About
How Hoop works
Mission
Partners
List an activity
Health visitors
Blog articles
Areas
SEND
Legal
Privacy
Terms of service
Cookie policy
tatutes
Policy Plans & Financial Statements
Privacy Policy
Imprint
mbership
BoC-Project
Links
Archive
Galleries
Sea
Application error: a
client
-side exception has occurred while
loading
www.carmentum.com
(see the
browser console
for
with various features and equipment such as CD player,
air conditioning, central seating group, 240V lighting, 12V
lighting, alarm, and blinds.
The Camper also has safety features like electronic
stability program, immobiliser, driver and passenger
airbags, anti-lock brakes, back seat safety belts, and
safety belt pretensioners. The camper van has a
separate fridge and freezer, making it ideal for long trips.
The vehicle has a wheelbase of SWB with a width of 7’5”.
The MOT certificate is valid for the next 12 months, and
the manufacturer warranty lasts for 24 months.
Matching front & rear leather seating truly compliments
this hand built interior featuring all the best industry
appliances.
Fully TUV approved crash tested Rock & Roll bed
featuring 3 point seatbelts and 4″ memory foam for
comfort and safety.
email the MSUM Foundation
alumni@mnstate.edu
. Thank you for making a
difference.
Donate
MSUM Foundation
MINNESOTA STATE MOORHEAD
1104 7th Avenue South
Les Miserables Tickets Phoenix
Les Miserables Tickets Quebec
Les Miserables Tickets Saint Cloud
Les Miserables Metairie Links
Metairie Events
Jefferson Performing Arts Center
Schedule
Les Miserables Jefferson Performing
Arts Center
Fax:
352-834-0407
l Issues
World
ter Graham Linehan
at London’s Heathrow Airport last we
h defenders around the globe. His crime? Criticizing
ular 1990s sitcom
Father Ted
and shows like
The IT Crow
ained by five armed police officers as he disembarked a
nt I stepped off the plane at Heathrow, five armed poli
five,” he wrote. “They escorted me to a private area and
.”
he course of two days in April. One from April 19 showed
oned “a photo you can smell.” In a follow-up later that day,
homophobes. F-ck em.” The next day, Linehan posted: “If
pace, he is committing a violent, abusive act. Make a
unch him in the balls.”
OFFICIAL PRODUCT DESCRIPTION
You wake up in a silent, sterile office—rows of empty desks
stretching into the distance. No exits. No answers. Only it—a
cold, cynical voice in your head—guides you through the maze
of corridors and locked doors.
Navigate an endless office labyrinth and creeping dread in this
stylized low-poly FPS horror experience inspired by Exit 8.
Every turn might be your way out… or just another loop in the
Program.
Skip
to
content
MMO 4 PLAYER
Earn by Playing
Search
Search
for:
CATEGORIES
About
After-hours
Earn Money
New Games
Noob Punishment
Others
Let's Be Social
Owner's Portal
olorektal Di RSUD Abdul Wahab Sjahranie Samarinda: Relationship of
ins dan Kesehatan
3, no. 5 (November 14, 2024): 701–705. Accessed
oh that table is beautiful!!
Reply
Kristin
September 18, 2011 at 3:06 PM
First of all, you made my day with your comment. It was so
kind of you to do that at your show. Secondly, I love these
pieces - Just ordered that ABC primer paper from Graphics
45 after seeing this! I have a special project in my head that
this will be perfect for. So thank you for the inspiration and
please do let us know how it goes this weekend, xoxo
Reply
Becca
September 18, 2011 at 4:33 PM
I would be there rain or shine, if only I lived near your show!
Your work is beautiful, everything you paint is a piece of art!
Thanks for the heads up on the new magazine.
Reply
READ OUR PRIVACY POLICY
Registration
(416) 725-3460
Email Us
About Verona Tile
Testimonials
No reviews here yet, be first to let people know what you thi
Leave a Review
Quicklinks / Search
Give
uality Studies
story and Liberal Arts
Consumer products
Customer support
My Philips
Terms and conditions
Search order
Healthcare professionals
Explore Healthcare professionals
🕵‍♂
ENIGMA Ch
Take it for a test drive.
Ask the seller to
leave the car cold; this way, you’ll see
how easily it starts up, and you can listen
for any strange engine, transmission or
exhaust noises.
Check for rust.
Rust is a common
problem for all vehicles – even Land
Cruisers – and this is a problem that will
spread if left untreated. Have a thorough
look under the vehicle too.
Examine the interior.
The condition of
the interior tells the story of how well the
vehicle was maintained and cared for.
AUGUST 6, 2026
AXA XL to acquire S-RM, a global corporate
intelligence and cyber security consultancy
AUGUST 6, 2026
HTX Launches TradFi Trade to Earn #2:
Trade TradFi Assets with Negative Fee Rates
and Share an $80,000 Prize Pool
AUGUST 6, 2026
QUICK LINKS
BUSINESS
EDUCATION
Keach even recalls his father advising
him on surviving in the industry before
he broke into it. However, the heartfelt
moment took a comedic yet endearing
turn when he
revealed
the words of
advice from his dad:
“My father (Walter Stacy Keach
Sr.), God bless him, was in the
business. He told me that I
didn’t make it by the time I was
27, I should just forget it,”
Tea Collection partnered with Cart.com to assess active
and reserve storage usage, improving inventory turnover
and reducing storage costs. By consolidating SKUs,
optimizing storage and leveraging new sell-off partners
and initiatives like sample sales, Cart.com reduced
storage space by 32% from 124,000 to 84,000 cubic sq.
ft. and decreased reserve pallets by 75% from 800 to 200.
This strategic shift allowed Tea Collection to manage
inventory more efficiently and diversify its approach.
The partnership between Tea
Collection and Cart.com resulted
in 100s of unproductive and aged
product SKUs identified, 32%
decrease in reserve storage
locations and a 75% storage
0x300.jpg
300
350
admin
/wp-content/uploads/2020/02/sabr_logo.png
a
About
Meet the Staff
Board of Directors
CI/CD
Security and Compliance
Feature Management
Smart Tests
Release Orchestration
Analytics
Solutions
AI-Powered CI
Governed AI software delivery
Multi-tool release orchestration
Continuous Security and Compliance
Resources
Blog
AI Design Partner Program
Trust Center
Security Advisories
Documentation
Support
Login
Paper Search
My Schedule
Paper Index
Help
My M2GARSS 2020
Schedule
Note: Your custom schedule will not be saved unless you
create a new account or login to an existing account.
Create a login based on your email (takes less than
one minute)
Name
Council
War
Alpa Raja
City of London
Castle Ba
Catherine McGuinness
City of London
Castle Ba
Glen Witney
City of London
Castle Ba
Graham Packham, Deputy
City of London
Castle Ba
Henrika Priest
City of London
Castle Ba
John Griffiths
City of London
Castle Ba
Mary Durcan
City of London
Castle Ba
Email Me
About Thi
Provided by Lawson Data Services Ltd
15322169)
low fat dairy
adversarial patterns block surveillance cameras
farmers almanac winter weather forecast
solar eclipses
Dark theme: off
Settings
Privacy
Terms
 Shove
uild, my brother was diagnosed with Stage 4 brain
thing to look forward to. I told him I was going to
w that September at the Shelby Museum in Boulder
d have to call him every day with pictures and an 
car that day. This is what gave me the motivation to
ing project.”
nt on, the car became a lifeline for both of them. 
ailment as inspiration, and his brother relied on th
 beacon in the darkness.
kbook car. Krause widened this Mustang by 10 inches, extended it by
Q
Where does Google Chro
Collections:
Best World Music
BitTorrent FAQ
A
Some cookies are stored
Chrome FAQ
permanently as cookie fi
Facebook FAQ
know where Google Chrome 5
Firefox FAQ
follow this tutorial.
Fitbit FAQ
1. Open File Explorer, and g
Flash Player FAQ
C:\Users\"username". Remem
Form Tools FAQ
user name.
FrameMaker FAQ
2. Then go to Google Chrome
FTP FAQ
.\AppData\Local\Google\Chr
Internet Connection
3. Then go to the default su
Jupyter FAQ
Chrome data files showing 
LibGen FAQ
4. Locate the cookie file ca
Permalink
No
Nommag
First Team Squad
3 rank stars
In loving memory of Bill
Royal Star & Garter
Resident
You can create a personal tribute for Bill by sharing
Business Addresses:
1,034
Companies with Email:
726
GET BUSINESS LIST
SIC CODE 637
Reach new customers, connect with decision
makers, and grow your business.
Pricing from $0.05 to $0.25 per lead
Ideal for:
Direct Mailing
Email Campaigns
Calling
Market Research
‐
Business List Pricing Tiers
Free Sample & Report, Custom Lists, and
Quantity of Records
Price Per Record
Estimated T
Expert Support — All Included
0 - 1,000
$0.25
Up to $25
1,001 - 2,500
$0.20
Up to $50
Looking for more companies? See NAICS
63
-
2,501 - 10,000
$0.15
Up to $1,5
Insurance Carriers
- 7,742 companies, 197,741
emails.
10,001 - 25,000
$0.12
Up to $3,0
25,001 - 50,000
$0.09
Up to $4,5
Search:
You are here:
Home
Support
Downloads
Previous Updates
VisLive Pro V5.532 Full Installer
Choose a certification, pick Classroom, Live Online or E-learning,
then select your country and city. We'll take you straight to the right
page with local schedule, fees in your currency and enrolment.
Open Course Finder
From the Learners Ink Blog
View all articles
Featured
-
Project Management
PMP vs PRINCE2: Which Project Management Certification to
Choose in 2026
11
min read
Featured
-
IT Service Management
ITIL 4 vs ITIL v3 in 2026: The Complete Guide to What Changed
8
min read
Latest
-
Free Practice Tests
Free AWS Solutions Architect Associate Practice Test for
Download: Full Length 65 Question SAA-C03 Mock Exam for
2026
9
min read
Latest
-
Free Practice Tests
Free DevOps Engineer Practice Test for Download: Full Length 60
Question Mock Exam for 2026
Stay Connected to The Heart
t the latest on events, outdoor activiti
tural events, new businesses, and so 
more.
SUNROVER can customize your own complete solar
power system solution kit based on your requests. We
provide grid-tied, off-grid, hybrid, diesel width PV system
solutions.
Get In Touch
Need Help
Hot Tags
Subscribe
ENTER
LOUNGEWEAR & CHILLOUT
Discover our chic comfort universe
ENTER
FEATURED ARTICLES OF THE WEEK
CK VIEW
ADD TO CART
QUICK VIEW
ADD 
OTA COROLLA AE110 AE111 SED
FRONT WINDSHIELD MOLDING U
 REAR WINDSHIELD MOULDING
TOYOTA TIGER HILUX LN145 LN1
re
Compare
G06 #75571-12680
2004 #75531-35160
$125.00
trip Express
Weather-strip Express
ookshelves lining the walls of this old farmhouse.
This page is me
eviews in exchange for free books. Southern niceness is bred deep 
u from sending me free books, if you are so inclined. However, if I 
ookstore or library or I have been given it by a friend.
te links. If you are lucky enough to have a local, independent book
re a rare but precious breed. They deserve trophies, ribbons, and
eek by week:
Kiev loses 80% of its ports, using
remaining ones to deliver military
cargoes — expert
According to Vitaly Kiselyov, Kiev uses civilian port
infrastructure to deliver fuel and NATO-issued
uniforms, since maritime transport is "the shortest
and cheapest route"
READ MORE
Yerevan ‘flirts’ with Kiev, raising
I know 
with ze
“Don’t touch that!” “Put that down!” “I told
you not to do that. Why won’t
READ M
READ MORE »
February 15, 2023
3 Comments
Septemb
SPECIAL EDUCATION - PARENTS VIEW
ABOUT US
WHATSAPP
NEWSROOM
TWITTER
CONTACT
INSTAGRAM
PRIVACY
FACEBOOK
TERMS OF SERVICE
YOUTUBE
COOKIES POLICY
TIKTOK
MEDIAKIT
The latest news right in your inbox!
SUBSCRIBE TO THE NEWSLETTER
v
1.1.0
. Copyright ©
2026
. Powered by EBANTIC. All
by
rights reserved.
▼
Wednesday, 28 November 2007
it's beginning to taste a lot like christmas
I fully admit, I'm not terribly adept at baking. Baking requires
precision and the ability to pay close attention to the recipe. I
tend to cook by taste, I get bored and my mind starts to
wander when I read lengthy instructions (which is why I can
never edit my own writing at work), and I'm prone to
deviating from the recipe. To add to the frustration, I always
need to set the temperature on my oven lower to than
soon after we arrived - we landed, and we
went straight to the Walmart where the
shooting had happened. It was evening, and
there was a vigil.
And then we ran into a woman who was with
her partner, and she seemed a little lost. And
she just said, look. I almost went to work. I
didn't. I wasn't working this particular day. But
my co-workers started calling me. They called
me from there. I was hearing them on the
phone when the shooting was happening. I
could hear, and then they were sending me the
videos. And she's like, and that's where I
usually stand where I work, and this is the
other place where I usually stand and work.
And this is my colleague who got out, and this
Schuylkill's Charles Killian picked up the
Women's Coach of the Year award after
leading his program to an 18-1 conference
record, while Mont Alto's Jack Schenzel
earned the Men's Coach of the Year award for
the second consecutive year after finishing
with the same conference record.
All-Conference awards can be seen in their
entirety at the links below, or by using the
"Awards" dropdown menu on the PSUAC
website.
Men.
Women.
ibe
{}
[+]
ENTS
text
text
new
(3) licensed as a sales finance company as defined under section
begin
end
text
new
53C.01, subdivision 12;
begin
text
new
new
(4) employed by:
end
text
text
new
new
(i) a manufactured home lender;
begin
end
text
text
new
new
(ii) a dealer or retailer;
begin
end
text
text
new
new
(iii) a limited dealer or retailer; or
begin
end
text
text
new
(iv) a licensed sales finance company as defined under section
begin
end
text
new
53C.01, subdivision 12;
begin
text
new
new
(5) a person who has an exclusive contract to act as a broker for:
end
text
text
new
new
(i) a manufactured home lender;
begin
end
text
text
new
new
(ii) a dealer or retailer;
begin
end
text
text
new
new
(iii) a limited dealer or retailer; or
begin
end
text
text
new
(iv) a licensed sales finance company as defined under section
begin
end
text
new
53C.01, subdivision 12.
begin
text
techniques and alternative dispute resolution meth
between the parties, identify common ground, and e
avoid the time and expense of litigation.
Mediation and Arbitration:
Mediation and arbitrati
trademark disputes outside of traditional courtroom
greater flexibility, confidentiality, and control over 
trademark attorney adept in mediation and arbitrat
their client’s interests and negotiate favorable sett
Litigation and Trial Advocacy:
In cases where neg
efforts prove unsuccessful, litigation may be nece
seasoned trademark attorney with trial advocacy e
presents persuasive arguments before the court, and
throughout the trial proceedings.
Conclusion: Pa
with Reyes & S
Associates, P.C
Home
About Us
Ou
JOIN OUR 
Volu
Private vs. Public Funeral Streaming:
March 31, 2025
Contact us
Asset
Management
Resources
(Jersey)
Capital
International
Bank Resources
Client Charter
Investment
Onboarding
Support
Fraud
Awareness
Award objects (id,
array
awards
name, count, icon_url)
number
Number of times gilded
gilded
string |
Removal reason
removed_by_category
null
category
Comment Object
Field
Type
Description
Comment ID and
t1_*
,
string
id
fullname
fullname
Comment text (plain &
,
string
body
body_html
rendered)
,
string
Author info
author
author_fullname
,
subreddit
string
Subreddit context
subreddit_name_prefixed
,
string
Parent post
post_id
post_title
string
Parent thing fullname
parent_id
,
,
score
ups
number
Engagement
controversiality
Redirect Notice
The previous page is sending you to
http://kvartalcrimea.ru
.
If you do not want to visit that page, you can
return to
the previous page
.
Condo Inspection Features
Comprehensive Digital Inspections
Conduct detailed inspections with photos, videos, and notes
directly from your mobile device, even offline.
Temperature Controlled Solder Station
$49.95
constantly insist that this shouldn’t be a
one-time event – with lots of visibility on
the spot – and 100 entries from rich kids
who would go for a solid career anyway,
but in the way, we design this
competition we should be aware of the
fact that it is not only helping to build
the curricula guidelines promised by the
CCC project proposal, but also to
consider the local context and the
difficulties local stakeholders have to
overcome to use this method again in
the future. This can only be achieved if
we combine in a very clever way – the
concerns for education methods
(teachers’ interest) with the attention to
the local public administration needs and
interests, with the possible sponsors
:::::
What is needed.
Going back to the entries above, set down exactly the lines that begin at the one with "olorektal Di RSUD" and end at the one with "Trade TradFi Assets with Negative Fee Rates", both included, and nothing else.

Answer to the problem.
olorektal Di RSUD Abdul Wahab Sjahranie Samarinda: Relationship of
ins dan Kesehatan
3, no. 5 (November 14, 2024): 701–705. Accessed
oh that table is beautiful!!
Reply
Kristin
September 18, 2011 at 3:06 PM
First of all, you made my day with your comment. It was so
kind of you to do that at your show. Secondly, I love these
pieces - Just ordered that ABC primer paper from Graphics
45 after seeing this! I have a special project in my head that
this will be perfect for. So thank you for the inspiration and
please do let us know how it goes this weekend, xoxo
Reply
Becca
September 18, 2011 at 4:33 PM
I would be there rain or shine, if only I lived near your show!
Your work is beautiful, everything you paint is a piece of art!
Thanks for the heads up on the new magazine.
Reply
READ OUR PRIVACY POLICY
Registration
(416) 725-3460
Email Us
About Verona Tile
Testimonials
No reviews here yet, be first to let people know what you thi
Leave a Review
Quicklinks / Search
Give
uality Studies
story and Liberal Arts
Consumer products
Customer support
My Philips
Terms and conditions
Search order
Healthcare professionals
Explore Healthcare professionals
🕵‍♂
ENIGMA Ch
Take it for a test drive.
Ask the seller to
leave the car cold; this way, you’ll see
how easily it starts up, and you can listen
for any strange engine, transmission or
exhaust noises.
Check for rust.
Rust is a common
problem for all vehicles – even Land
Cruisers – and this is a problem that will
spread if left untreated. Have a thorough
look under the vehicle too.
Examine the interior.
The condition of
the interior tells the story of how well the
vehicle was maintained and cared for.
AUGUST 6, 2026
AXA XL to acquire S-RM, a global corporate
intelligence and cyber security consultancy
AUGUST 6, 2026
HTX Launches TradFi Trade to Earn #2:
Trade TradFi Assets with Negative Fee Rates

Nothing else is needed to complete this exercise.